> Activity
Identify, in the records below, every line where the string "Motion" appears, and copy each such line.

Document layout detection data
----------------------------------------

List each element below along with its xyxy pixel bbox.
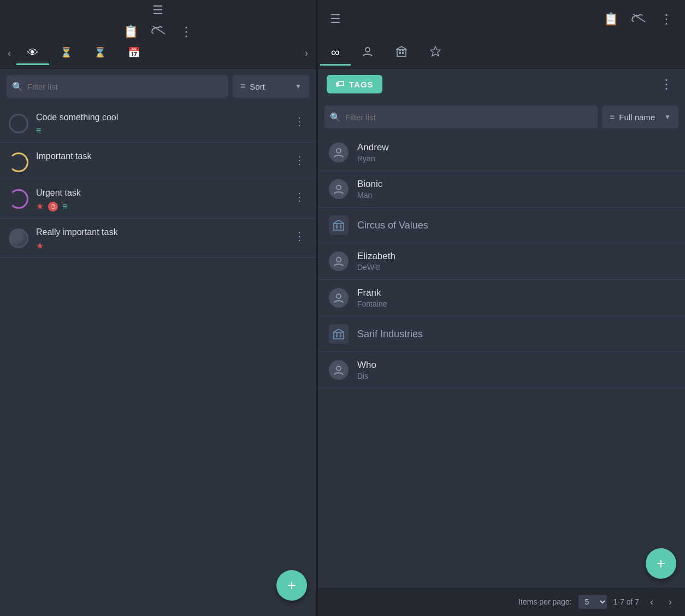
contact-item-frank[interactable]: Frank Fontaine: [318, 280, 685, 316]
tags-more-button[interactable]: ⋮: [657, 73, 676, 95]
task-circle-4: [9, 228, 28, 248]
svg-point-23: [336, 366, 341, 371]
prev-tab-button-left[interactable]: ‹: [2, 43, 16, 63]
tab-star-right[interactable]: [418, 41, 452, 66]
svg-rect-13: [340, 226, 341, 228]
contact-avatar-circus: [329, 215, 349, 235]
task-item-1[interactable]: Code something cool ≡ ⋮: [0, 104, 316, 143]
star-tab-icon: [429, 45, 441, 60]
task-title-2: Important task: [36, 151, 284, 161]
hamburger-menu-button-right[interactable]: ☰: [327, 9, 344, 30]
task-content-3: Urgent task ★ ⏱ ≡: [36, 188, 284, 212]
task-title-3: Urgent task: [36, 188, 284, 198]
items-per-page-select[interactable]: 5 10 25: [578, 595, 607, 609]
task-content-1: Code something cool ≡: [36, 113, 284, 136]
contact-avatar-bionic: [329, 179, 349, 199]
task-item-2[interactable]: Important task ⋮: [0, 143, 316, 179]
tab-calendar-left[interactable]: 📅: [117, 42, 151, 64]
pagination-range: 1-7 of 7: [613, 597, 639, 606]
sort-label-right: Full name: [619, 113, 655, 122]
svg-rect-20: [340, 335, 341, 337]
contact-item-circus[interactable]: Circus of Values: [318, 208, 685, 243]
contact-sub-elizabeth: DeWitt: [357, 263, 674, 272]
eye-icon: 👁: [27, 46, 38, 59]
tab-building-right[interactable]: [385, 41, 418, 66]
contact-item-sarif[interactable]: Sarif Industries: [318, 316, 685, 352]
contact-item-andrew[interactable]: Andrew Ryan: [318, 134, 685, 171]
contact-avatar-elizabeth: [329, 251, 349, 271]
contact-item-who[interactable]: Who Dis: [318, 352, 685, 389]
contact-name-elizabeth: Elizabeth: [357, 251, 674, 262]
contact-name-who: Who: [357, 360, 674, 371]
more-icon-right: ⋮: [660, 11, 673, 27]
contact-sub-andrew: Ryan: [357, 154, 674, 163]
tab-eye-left[interactable]: 👁: [16, 42, 49, 65]
contact-info-who: Who Dis: [357, 360, 674, 380]
infinity-icon: ∞: [331, 45, 340, 60]
tab-infinity-right[interactable]: ∞: [320, 41, 351, 66]
hamburger-icon-right: ☰: [330, 12, 341, 26]
task-more-button-4[interactable]: ⋮: [292, 227, 307, 245]
contact-item-elizabeth[interactable]: Elizabeth DeWitt: [318, 243, 685, 280]
cloud-off-icon-right: [631, 13, 647, 26]
task-title-4: Really important task: [36, 227, 284, 237]
cloud-off-button-right[interactable]: [628, 9, 650, 30]
svg-rect-21: [336, 333, 338, 335]
contact-info-elizabeth: Elizabeth DeWitt: [357, 251, 674, 272]
svg-point-9: [336, 149, 341, 153]
chevron-left-icon-left: ‹: [8, 48, 11, 59]
plus-icon-right: +: [657, 555, 665, 572]
chevron-right-icon-left: ›: [305, 48, 308, 59]
contact-name-frank: Frank: [357, 288, 674, 298]
contact-info-circus: Circus of Values: [357, 220, 674, 231]
task-item-4[interactable]: Really important task ★ ⋮: [0, 219, 316, 258]
sort-label-left: Sort: [250, 82, 265, 91]
task-icons-4: ★: [36, 240, 284, 251]
clipboard-icon-right: 📋: [604, 12, 618, 26]
tab-hourglass1-left[interactable]: ⏳: [49, 42, 83, 64]
add-task-fab[interactable]: +: [276, 570, 307, 601]
contact-avatar-frank: [329, 288, 349, 308]
search-input-wrap-right: 🔍: [324, 105, 598, 128]
contact-name-circus: Circus of Values: [357, 220, 674, 231]
sort-button-left[interactable]: ≡ Sort ▼: [233, 75, 309, 98]
tab-hourglass2-left[interactable]: ⌛: [83, 42, 117, 64]
tab-person-right[interactable]: [351, 41, 385, 66]
more-menu-button-right[interactable]: ⋮: [657, 8, 676, 30]
contact-info-bionic: Bionic Man: [357, 179, 674, 200]
task-circle-1: [9, 114, 28, 133]
contact-avatar-andrew: [329, 143, 349, 162]
contact-name-andrew: Andrew: [357, 142, 674, 153]
contact-name-bionic: Bionic: [357, 179, 674, 190]
task-more-button-3[interactable]: ⋮: [292, 188, 307, 206]
task-item-3[interactable]: Urgent task ★ ⏱ ≡ ⋮: [0, 179, 316, 219]
contact-name-sarif: Sarif Industries: [357, 328, 674, 340]
filter-input-right[interactable]: [345, 113, 592, 122]
add-contact-fab[interactable]: +: [646, 548, 676, 579]
task-content-4: Really important task ★: [36, 227, 284, 251]
filter-input-left[interactable]: [27, 82, 223, 91]
sort-chevron-left: ▼: [295, 83, 302, 90]
next-tab-button-left[interactable]: ›: [299, 43, 314, 63]
pagination-prev-button[interactable]: ‹: [646, 594, 658, 610]
task-title-1: Code something cool: [36, 113, 284, 122]
search-input-wrap-left: 🔍: [7, 75, 228, 98]
contact-item-bionic[interactable]: Bionic Man: [318, 171, 685, 208]
sort-button-right[interactable]: ≡ Full name ▼: [602, 105, 678, 128]
hamburger-menu-button[interactable]: ☰: [149, 0, 167, 21]
svg-rect-22: [340, 333, 341, 335]
tags-more-icon: ⋮: [660, 77, 673, 92]
star-icon-4: ★: [36, 240, 44, 251]
cloud-off-icon-left: [151, 25, 167, 39]
contact-avatar-who: [329, 360, 349, 380]
sort-chevron-right: ▼: [664, 113, 671, 121]
svg-point-17: [336, 294, 341, 298]
tags-button[interactable]: 🏷 TAGS: [327, 75, 382, 93]
contacts-list: Andrew Ryan Bionic Man: [318, 134, 685, 588]
pagination-next-button[interactable]: ›: [664, 594, 676, 610]
task-more-button-1[interactable]: ⋮: [292, 113, 307, 130]
task-more-button-2[interactable]: ⋮: [292, 151, 307, 169]
clipboard-button-right[interactable]: 📋: [600, 9, 622, 30]
clock-icon-3: ⏱: [48, 202, 58, 212]
sort-icon-right: ≡: [610, 112, 615, 122]
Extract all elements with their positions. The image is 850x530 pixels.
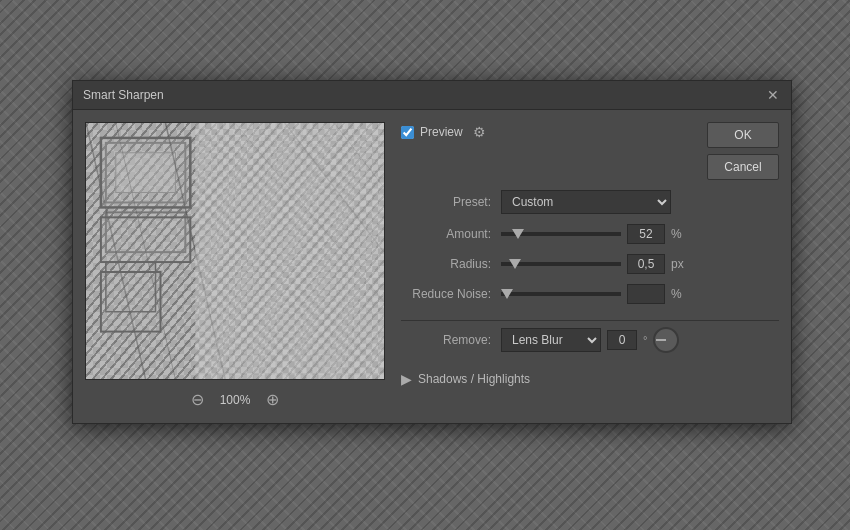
amount-unit: % — [671, 227, 689, 241]
preset-control: Custom Default Sharpen Low Sharpen High — [501, 190, 779, 214]
amount-label: Amount: — [401, 227, 501, 241]
gear-button[interactable]: ⚙ — [471, 122, 488, 142]
preview-label[interactable]: Preview — [420, 125, 463, 139]
angle-line — [656, 339, 666, 341]
smart-sharpen-dialog: Smart Sharpen ✕ — [72, 80, 792, 424]
top-row: Preview ⚙ OK Cancel — [401, 122, 779, 180]
radius-slider[interactable] — [501, 262, 621, 266]
dialog-title: Smart Sharpen — [83, 88, 164, 102]
ok-button[interactable]: OK — [707, 122, 779, 148]
degree-symbol: ° — [643, 334, 647, 346]
amount-row: Amount: % — [401, 224, 779, 244]
svg-rect-12 — [101, 272, 161, 332]
divider — [401, 320, 779, 321]
preview-check-row: Preview — [401, 125, 463, 139]
reduce-noise-label: Reduce Noise: — [401, 287, 501, 301]
controls-panel: Preview ⚙ OK Cancel Preset: Custom Defau… — [401, 122, 779, 411]
reduce-noise-unit: % — [671, 287, 689, 301]
zoom-in-button[interactable]: ⊕ — [262, 388, 283, 411]
remove-label: Remove: — [401, 333, 501, 347]
radius-unit: px — [671, 257, 689, 271]
action-buttons: OK Cancel — [707, 122, 779, 180]
preset-label: Preset: — [401, 195, 501, 209]
shadows-highlights-chevron: ▶ — [401, 371, 412, 387]
remove-select[interactable]: Gaussian Blur Lens Blur Motion Blur — [501, 328, 601, 352]
dialog-title-bar: Smart Sharpen ✕ — [73, 81, 791, 110]
reduce-noise-control: % — [501, 284, 779, 304]
shadows-highlights-row[interactable]: ▶ Shadows / Highlights — [401, 371, 779, 387]
amount-slider[interactable] — [501, 232, 621, 236]
remove-control: Gaussian Blur Lens Blur Motion Blur ° — [501, 327, 779, 353]
amount-control: % — [501, 224, 779, 244]
preview-controls: ⊖ 100% ⊕ — [187, 388, 284, 411]
shadows-highlights-label: Shadows / Highlights — [418, 372, 530, 386]
angle-input[interactable] — [607, 330, 637, 350]
remove-row: Remove: Gaussian Blur Lens Blur Motion B… — [401, 327, 779, 353]
zoom-level: 100% — [220, 393, 251, 407]
cancel-button[interactable]: Cancel — [707, 154, 779, 180]
angle-wheel[interactable] — [653, 327, 679, 353]
zoom-out-button[interactable]: ⊖ — [187, 388, 208, 411]
reduce-noise-slider[interactable] — [501, 292, 621, 296]
preview-canvas — [85, 122, 385, 380]
radius-control: px — [501, 254, 779, 274]
amount-input[interactable] — [627, 224, 665, 244]
top-left: Preview ⚙ — [401, 122, 488, 142]
dialog-body: ⊖ 100% ⊕ Preview ⚙ OK Cancel — [73, 110, 791, 423]
reduce-noise-input[interactable] — [627, 284, 665, 304]
preset-select[interactable]: Custom Default Sharpen Low Sharpen High — [501, 190, 671, 214]
reduce-noise-row: Reduce Noise: % — [401, 284, 779, 304]
preview-panel: ⊖ 100% ⊕ — [85, 122, 385, 411]
svg-rect-10 — [101, 138, 190, 208]
radius-row: Radius: px — [401, 254, 779, 274]
close-button[interactable]: ✕ — [765, 87, 781, 103]
svg-rect-13 — [195, 123, 384, 379]
preview-sketch-shapes — [86, 123, 384, 379]
preset-row: Preset: Custom Default Sharpen Low Sharp… — [401, 190, 779, 214]
radius-input[interactable] — [627, 254, 665, 274]
preview-checkbox[interactable] — [401, 126, 414, 139]
radius-label: Radius: — [401, 257, 501, 271]
svg-rect-11 — [101, 217, 190, 262]
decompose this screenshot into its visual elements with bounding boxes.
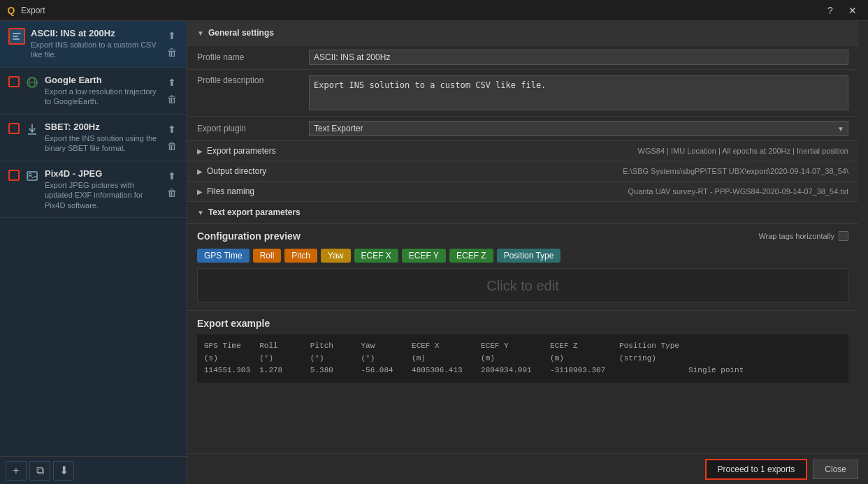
- text-export-params-header[interactable]: ▼ Text export parameters: [187, 202, 858, 223]
- profile-name-input-container: [309, 50, 848, 65]
- wrap-tags-checkbox[interactable]: [839, 231, 848, 241]
- sidebar-items-list: ASCII: INS at 200Hz Export INS solution …: [0, 21, 187, 456]
- output-directory-row[interactable]: ▶ Output directory E:\SBG Systems\sbgPP\…: [187, 161, 858, 182]
- files-naming-value: Quanta UAV survey-RT - PPP-WGS84-2020-09…: [628, 187, 849, 196]
- export-plugin-row: Export plugin Text Exporter ▼: [187, 117, 858, 141]
- tag-ecef-z[interactable]: ECEF Z: [449, 249, 493, 263]
- sbet-title: SBET: 200Hz: [45, 122, 159, 132]
- files-naming-row[interactable]: ▶ Files naming Quanta UAV survey-RT - PP…: [187, 182, 858, 202]
- window-controls: ? ✕: [820, 3, 862, 18]
- pix4d-checkbox[interactable]: [8, 170, 20, 181]
- sbet-actions: ⬆ 🗑: [164, 122, 180, 154]
- export-example-title: Export example: [197, 318, 848, 329]
- text-export-params-arrow-icon: ▼: [197, 209, 204, 217]
- google-earth-delete-btn[interactable]: 🗑: [164, 91, 180, 107]
- output-dir-value: E:\SBG Systems\sbgPP\TEST UBX\export\202…: [623, 167, 848, 175]
- config-preview-title: Configuration preview: [197, 230, 301, 242]
- pix4d-icon: [25, 169, 39, 183]
- google-earth-upload-btn[interactable]: ⬆: [164, 75, 180, 90]
- svg-rect-1: [13, 36, 18, 37]
- tag-gps-time[interactable]: GPS Time: [197, 249, 249, 263]
- main-layout: ASCII: INS at 200Hz Export INS solution …: [0, 21, 868, 484]
- profile-name-row: Profile name: [187, 45, 858, 70]
- pix4d-upload-btn[interactable]: ⬆: [164, 168, 180, 184]
- google-earth-content: Google Earth Export a low resolution tra…: [45, 75, 159, 107]
- general-settings-arrow: ▼: [197, 29, 204, 37]
- help-button[interactable]: ?: [820, 3, 840, 18]
- export-profile-button[interactable]: ⬇: [53, 461, 74, 481]
- sidebar-item-pix4d[interactable]: Pix4D - JPEG Export JPEG pictures with u…: [0, 161, 187, 218]
- google-earth-title: Google Earth: [45, 75, 159, 85]
- svg-rect-0: [13, 33, 21, 34]
- profile-name-input[interactable]: [309, 50, 848, 65]
- sbet-checkbox[interactable]: [8, 123, 20, 134]
- ascii-ins-delete-btn[interactable]: 🗑: [164, 45, 180, 60]
- export-header-line1: GPS Time Roll Pitch Yaw ECEF X ECEF Y EC…: [204, 342, 679, 350]
- pix4d-desc: Export JPEG pictures with updated EXIF i…: [45, 180, 159, 210]
- close-window-button[interactable]: ✕: [843, 3, 862, 18]
- profile-name-label: Profile name: [197, 52, 309, 62]
- sbet-upload-btn[interactable]: ⬆: [164, 122, 180, 137]
- profile-desc-textarea[interactable]: Export INS solution to a custom CSV like…: [309, 75, 848, 110]
- sidebar-footer: + ⧉ ⬇: [0, 456, 187, 484]
- close-button[interactable]: Close: [813, 460, 858, 479]
- export-plugin-select[interactable]: Text Exporter: [309, 121, 848, 136]
- sbet-delete-btn[interactable]: 🗑: [164, 138, 180, 154]
- tag-roll[interactable]: Roll: [253, 249, 282, 263]
- tag-yaw[interactable]: Yaw: [321, 249, 350, 263]
- export-parameters-row[interactable]: ▶ Export parameters WGS84 | IMU Location…: [187, 141, 858, 161]
- google-earth-checkbox[interactable]: [8, 76, 20, 87]
- wrap-tags-container: Wrap tags horizontally: [758, 231, 848, 241]
- proceed-to-exports-button[interactable]: Proceed to 1 exports: [705, 459, 808, 480]
- output-dir-arrow-icon: ▶: [197, 168, 203, 175]
- add-profile-button[interactable]: +: [6, 461, 27, 481]
- download-icon: [27, 124, 37, 135]
- export-data-line: 114551.303 1.278 5.380 -56.084 4805306.4…: [204, 366, 744, 374]
- sidebar-item-sbet[interactable]: SBET: 200Hz Export the INS solution usin…: [0, 115, 187, 161]
- google-earth-icon: [25, 75, 39, 89]
- general-settings-title: General settings: [208, 28, 274, 38]
- sbet-icon: [25, 122, 39, 136]
- svg-rect-7: [27, 172, 37, 180]
- bottom-bar: Proceed to 1 exports Close: [187, 453, 868, 484]
- text-icon: [12, 31, 22, 41]
- export-plugin-label: Export plugin: [197, 124, 309, 133]
- files-naming-label: Files naming: [207, 186, 254, 196]
- config-preview-header: Configuration preview Wrap tags horizont…: [197, 230, 848, 242]
- sbet-content: SBET: 200Hz Export the INS solution usin…: [45, 122, 159, 154]
- ascii-ins-upload-btn[interactable]: ⬆: [164, 28, 180, 43]
- pix4d-content: Pix4D - JPEG Export JPEG pictures with u…: [45, 168, 159, 210]
- right-panel: ▼ General settings Profile name Profile …: [187, 21, 868, 484]
- ascii-ins-actions: ⬆ 🗑: [164, 28, 180, 60]
- ascii-ins-icon: [8, 28, 25, 45]
- sidebar-item-ascii-ins[interactable]: ASCII: INS at 200Hz Export INS solution …: [0, 21, 187, 68]
- export-example-section: Export example GPS Time Roll Pitch Yaw E…: [187, 311, 858, 390]
- tag-pitch[interactable]: Pitch: [284, 249, 317, 263]
- google-earth-desc: Export a low resolution trajectory to Go…: [45, 87, 159, 107]
- export-plugin-select-container: Text Exporter ▼: [309, 121, 848, 136]
- app-icon: Q: [6, 5, 17, 16]
- export-header-line2: (s) (°) (°) (°) (m) (m) (m) (string): [204, 354, 656, 362]
- config-preview-section: Configuration preview Wrap tags horizont…: [187, 223, 858, 311]
- ascii-ins-desc: Export INS solution to a custom CSV like…: [31, 40, 159, 60]
- export-params-arrow-icon: ▶: [197, 147, 203, 155]
- ascii-ins-title: ASCII: INS at 200Hz: [31, 28, 159, 38]
- config-tags-row: GPS Time Roll Pitch Yaw ECEF X ECEF Y EC…: [197, 249, 848, 263]
- export-params-label: Export parameters: [207, 146, 276, 156]
- profile-desc-label: Profile description: [197, 75, 309, 85]
- tag-ecef-y[interactable]: ECEF Y: [402, 249, 446, 263]
- tag-position-type[interactable]: Position Type: [497, 249, 561, 263]
- ascii-ins-content: ASCII: INS at 200Hz Export INS solution …: [31, 28, 159, 60]
- sidebar-item-google-earth[interactable]: Google Earth Export a low resolution tra…: [0, 68, 187, 115]
- general-settings-header[interactable]: ▼ General settings: [187, 21, 858, 45]
- click-to-edit-area[interactable]: Click to edit: [197, 268, 848, 303]
- click-to-edit-label: Click to edit: [486, 278, 558, 294]
- export-example-table: GPS Time Roll Pitch Yaw ECEF X ECEF Y EC…: [197, 335, 848, 383]
- tag-ecef-x[interactable]: ECEF X: [354, 249, 398, 263]
- sbet-desc: Export the INS solution using the binary…: [45, 133, 159, 154]
- content-area: ▼ General settings Profile name Profile …: [187, 21, 868, 453]
- files-naming-arrow-icon: ▶: [197, 188, 203, 196]
- pix4d-delete-btn[interactable]: 🗑: [164, 185, 180, 200]
- duplicate-profile-button[interactable]: ⧉: [29, 461, 50, 481]
- window-title: Export: [21, 6, 820, 15]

----------------------------------------

> Answer to this exercise
remove-select[interactable]: Gaussian Blur Lens Blur Motion Blur — [501, 328, 601, 352]
remove-control: Gaussian Blur Lens Blur Motion Blur ° — [501, 327, 779, 353]
remove-row: Remove: Gaussian Blur Lens Blur Motion B… — [401, 327, 779, 353]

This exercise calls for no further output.